Cong Peichao, Li Jiaxing, Liu Junjie, Xiao Yixuan, Zhang Xin
School of Mechanical and Automotive Engineering, Guangxi University of Science and Technology, Liuzhou 545006, China.
Sensors (Basel). 2024 Mar 25;24(7):2102. doi: 10.3390/s24072102.
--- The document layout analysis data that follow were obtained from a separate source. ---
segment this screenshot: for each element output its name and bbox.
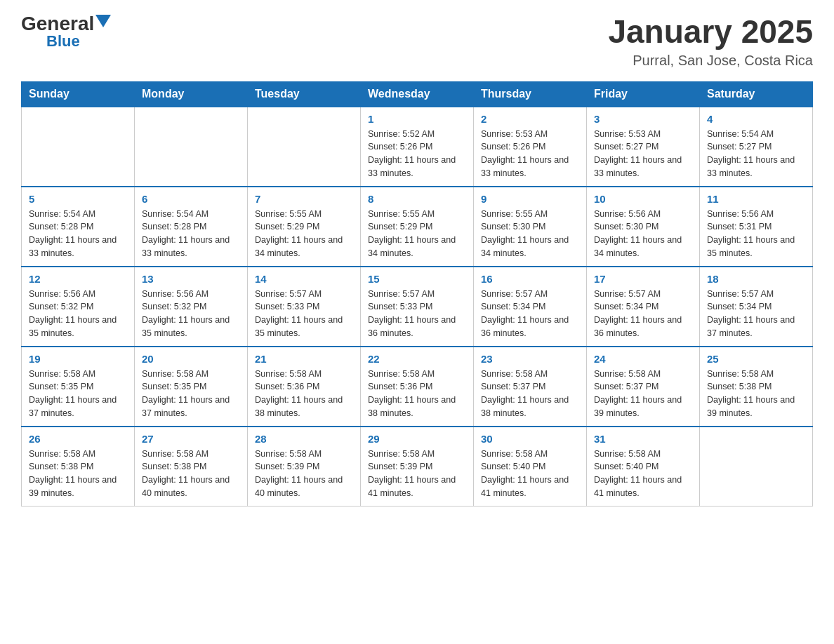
logo: General Blue — [21, 14, 111, 51]
day-number: 31 — [594, 433, 692, 445]
day-info: Sunrise: 5:54 AM Sunset: 5:27 PM Dayligh… — [707, 128, 805, 180]
day-info: Sunrise: 5:55 AM Sunset: 5:29 PM Dayligh… — [368, 208, 466, 260]
logo-triangle-icon — [95, 15, 111, 27]
day-number: 12 — [29, 273, 127, 285]
day-info: Sunrise: 5:54 AM Sunset: 5:28 PM Dayligh… — [142, 208, 240, 260]
title-section: January 2025 Purral, San Jose, Costa Ric… — [608, 14, 813, 69]
calendar-cell: 31Sunrise: 5:58 AM Sunset: 5:40 PM Dayli… — [587, 427, 700, 507]
day-number: 22 — [368, 353, 466, 365]
calendar-table: SundayMondayTuesdayWednesdayThursdayFrid… — [21, 81, 813, 507]
page-header: General Blue January 2025 Purral, San Jo… — [21, 14, 813, 69]
calendar-cell: 15Sunrise: 5:57 AM Sunset: 5:33 PM Dayli… — [361, 267, 474, 347]
day-info: Sunrise: 5:58 AM Sunset: 5:40 PM Dayligh… — [481, 448, 579, 500]
day-info: Sunrise: 5:56 AM Sunset: 5:32 PM Dayligh… — [142, 288, 240, 340]
calendar-cell: 25Sunrise: 5:58 AM Sunset: 5:38 PM Dayli… — [700, 347, 813, 427]
calendar-cell: 27Sunrise: 5:58 AM Sunset: 5:38 PM Dayli… — [135, 427, 248, 507]
day-number: 27 — [142, 433, 240, 445]
calendar-cell: 1Sunrise: 5:52 AM Sunset: 5:26 PM Daylig… — [361, 107, 474, 187]
calendar-cell: 7Sunrise: 5:55 AM Sunset: 5:29 PM Daylig… — [248, 187, 361, 267]
calendar-cell: 30Sunrise: 5:58 AM Sunset: 5:40 PM Dayli… — [474, 427, 587, 507]
calendar-cell: 14Sunrise: 5:57 AM Sunset: 5:33 PM Dayli… — [248, 267, 361, 347]
calendar-week-row: 26Sunrise: 5:58 AM Sunset: 5:38 PM Dayli… — [22, 427, 813, 507]
day-info: Sunrise: 5:58 AM Sunset: 5:38 PM Dayligh… — [142, 448, 240, 500]
day-number: 1 — [368, 113, 466, 125]
day-info: Sunrise: 5:53 AM Sunset: 5:27 PM Dayligh… — [594, 128, 692, 180]
calendar-cell: 2Sunrise: 5:53 AM Sunset: 5:26 PM Daylig… — [474, 107, 587, 187]
calendar-cell: 3Sunrise: 5:53 AM Sunset: 5:27 PM Daylig… — [587, 107, 700, 187]
calendar-week-row: 5Sunrise: 5:54 AM Sunset: 5:28 PM Daylig… — [22, 187, 813, 267]
day-number: 14 — [255, 273, 353, 285]
calendar-cell: 5Sunrise: 5:54 AM Sunset: 5:28 PM Daylig… — [22, 187, 135, 267]
calendar-day-header: Thursday — [474, 81, 587, 107]
calendar-cell: 9Sunrise: 5:55 AM Sunset: 5:30 PM Daylig… — [474, 187, 587, 267]
day-info: Sunrise: 5:55 AM Sunset: 5:30 PM Dayligh… — [481, 208, 579, 260]
calendar-cell: 22Sunrise: 5:58 AM Sunset: 5:36 PM Dayli… — [361, 347, 474, 427]
day-info: Sunrise: 5:53 AM Sunset: 5:26 PM Dayligh… — [481, 128, 579, 180]
day-number: 25 — [707, 353, 805, 365]
logo-general: General — [21, 14, 94, 34]
calendar-cell: 11Sunrise: 5:56 AM Sunset: 5:31 PM Dayli… — [700, 187, 813, 267]
day-info: Sunrise: 5:58 AM Sunset: 5:38 PM Dayligh… — [29, 448, 127, 500]
calendar-cell: 8Sunrise: 5:55 AM Sunset: 5:29 PM Daylig… — [361, 187, 474, 267]
day-info: Sunrise: 5:57 AM Sunset: 5:34 PM Dayligh… — [707, 288, 805, 340]
day-info: Sunrise: 5:58 AM Sunset: 5:35 PM Dayligh… — [29, 368, 127, 420]
day-number: 23 — [481, 353, 579, 365]
day-number: 29 — [368, 433, 466, 445]
day-number: 19 — [29, 353, 127, 365]
day-info: Sunrise: 5:58 AM Sunset: 5:38 PM Dayligh… — [707, 368, 805, 420]
day-number: 9 — [481, 193, 579, 205]
calendar-cell: 17Sunrise: 5:57 AM Sunset: 5:34 PM Dayli… — [587, 267, 700, 347]
day-info: Sunrise: 5:58 AM Sunset: 5:37 PM Dayligh… — [481, 368, 579, 420]
day-info: Sunrise: 5:58 AM Sunset: 5:35 PM Dayligh… — [142, 368, 240, 420]
day-number: 3 — [594, 113, 692, 125]
day-number: 2 — [481, 113, 579, 125]
day-number: 28 — [255, 433, 353, 445]
day-info: Sunrise: 5:56 AM Sunset: 5:30 PM Dayligh… — [594, 208, 692, 260]
calendar-cell: 21Sunrise: 5:58 AM Sunset: 5:36 PM Dayli… — [248, 347, 361, 427]
calendar-day-header: Friday — [587, 81, 700, 107]
calendar-cell: 16Sunrise: 5:57 AM Sunset: 5:34 PM Dayli… — [474, 267, 587, 347]
day-info: Sunrise: 5:52 AM Sunset: 5:26 PM Dayligh… — [368, 128, 466, 180]
day-info: Sunrise: 5:58 AM Sunset: 5:37 PM Dayligh… — [594, 368, 692, 420]
day-number: 6 — [142, 193, 240, 205]
calendar-cell: 28Sunrise: 5:58 AM Sunset: 5:39 PM Dayli… — [248, 427, 361, 507]
svg-marker-0 — [95, 15, 111, 27]
day-number: 7 — [255, 193, 353, 205]
calendar-cell: 12Sunrise: 5:56 AM Sunset: 5:32 PM Dayli… — [22, 267, 135, 347]
calendar-day-header: Saturday — [700, 81, 813, 107]
day-number: 21 — [255, 353, 353, 365]
calendar-cell — [248, 107, 361, 187]
day-info: Sunrise: 5:58 AM Sunset: 5:36 PM Dayligh… — [368, 368, 466, 420]
day-number: 16 — [481, 273, 579, 285]
day-info: Sunrise: 5:57 AM Sunset: 5:34 PM Dayligh… — [594, 288, 692, 340]
day-info: Sunrise: 5:58 AM Sunset: 5:39 PM Dayligh… — [368, 448, 466, 500]
calendar-cell: 6Sunrise: 5:54 AM Sunset: 5:28 PM Daylig… — [135, 187, 248, 267]
calendar-cell: 23Sunrise: 5:58 AM Sunset: 5:37 PM Dayli… — [474, 347, 587, 427]
calendar-cell: 20Sunrise: 5:58 AM Sunset: 5:35 PM Dayli… — [135, 347, 248, 427]
day-info: Sunrise: 5:57 AM Sunset: 5:33 PM Dayligh… — [368, 288, 466, 340]
day-number: 10 — [594, 193, 692, 205]
calendar-day-header: Monday — [135, 81, 248, 107]
day-number: 30 — [481, 433, 579, 445]
day-info: Sunrise: 5:54 AM Sunset: 5:28 PM Dayligh… — [29, 208, 127, 260]
calendar-cell: 29Sunrise: 5:58 AM Sunset: 5:39 PM Dayli… — [361, 427, 474, 507]
day-info: Sunrise: 5:57 AM Sunset: 5:34 PM Dayligh… — [481, 288, 579, 340]
day-info: Sunrise: 5:55 AM Sunset: 5:29 PM Dayligh… — [255, 208, 353, 260]
logo-blue: Blue — [46, 32, 80, 51]
day-info: Sunrise: 5:58 AM Sunset: 5:36 PM Dayligh… — [255, 368, 353, 420]
day-number: 17 — [594, 273, 692, 285]
calendar-day-header: Wednesday — [361, 81, 474, 107]
calendar-day-header: Sunday — [22, 81, 135, 107]
day-info: Sunrise: 5:56 AM Sunset: 5:31 PM Dayligh… — [707, 208, 805, 260]
day-info: Sunrise: 5:56 AM Sunset: 5:32 PM Dayligh… — [29, 288, 127, 340]
calendar-cell — [700, 427, 813, 507]
calendar-cell: 26Sunrise: 5:58 AM Sunset: 5:38 PM Dayli… — [22, 427, 135, 507]
calendar-cell: 18Sunrise: 5:57 AM Sunset: 5:34 PM Dayli… — [700, 267, 813, 347]
calendar-cell — [135, 107, 248, 187]
month-title: January 2025 — [608, 14, 813, 50]
day-number: 24 — [594, 353, 692, 365]
calendar-week-row: 1Sunrise: 5:52 AM Sunset: 5:26 PM Daylig… — [22, 107, 813, 187]
location: Purral, San Jose, Costa Rica — [608, 53, 813, 69]
day-number: 26 — [29, 433, 127, 445]
calendar-cell: 10Sunrise: 5:56 AM Sunset: 5:30 PM Dayli… — [587, 187, 700, 267]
Simultaneous localisation and mapping (SLAM) is crucial in mobile robotics. Most visual SLAM systems assume that the environment is static. However, in real life, there are many dynamic objects, which affect the accuracy and robustness of these systems. To improve the performance of visual SLAM systems, this study proposes a dynamic visual SLAM (SEG-SLAM) system based on the orientated FAST and rotated BRIEF (ORB)-SLAM3 framework and you only look once (YOLO)v5 deep-learning method. First, based on the ORB-SLAM3 framework, the YOLOv5 deep-learning method is used to construct a fusion module for target detection and semantic segmentation. This module can effectively identify and extract prior information for obviously and potentially dynamic objects. Second, differentiated dynamic feature point rejection strategies are developed for different dynamic objects using the prior information, depth information, and epipolar geometry method. Thus, the localisation and mapping accuracy of the SEG-SLAM system is improved. Finally, the rejection results are fused with the depth information, and a static dense 3D mapping without dynamic objects is constructed using the Point Cloud Library. The SEG-SLAM system is evaluated using public TUM datasets and real-world scenarios. The proposed method is more accurate and robust than current dynamic visual SLAM algorithms.
同步定位与地图构建(SLAM)在移动机器人技术中至关重要。大多数视觉SLAM系统都假定环境是静态的。然而,在现实生活中,存在许多动态物体,这会影响这些系统的准确性和鲁棒性。为了提高视觉SLAM系统的性能,本研究提出了一种基于定向FAST和旋转BRIEF(ORB)-SLAM3框架以及你只看一次(YOLO)v5深度学习方法的动态视觉SLAM(SEG-SLAM)系统。首先,基于ORB-SLAM3框架,使用YOLOv5深度学习方法构建一个用于目标检测和语义分割的融合模块。该模块可以有效地识别和提取明显和潜在动态物体的先验信息。其次,利用先验信息、深度信息和对极几何方法,为不同的动态物体制定差异化的动态特征点剔除策略。从而提高了SEG-SLAM系统的定位和地图构建精度。最后,将剔除结果与深度信息融合,并使用点云库构建一个没有动态物体的静态密集三维地图。使用公开的TUM数据集和真实场景对SEG-SLAM系统进行了评估。所提出的方法比当前的动态视觉SLAM算法更准确、更鲁棒。